» **Records shown**:

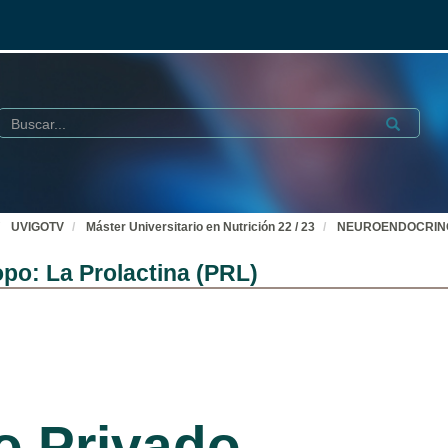
Buscar
Submit
UVIGOTV
Máster Universitario en Nutrición 22 / 23
NEUROENDOCRINOLOG
: La Prolactina (PRL)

» **What is needed**: Your copy of the records above should be exact and contain no pictures.

» **Task output**:
Buscar
Submit
UVIGOTV
Máster Universitario en Nutrición 22 / 23
NEUROENDOCRINOLOG
: La Prolactina (PRL)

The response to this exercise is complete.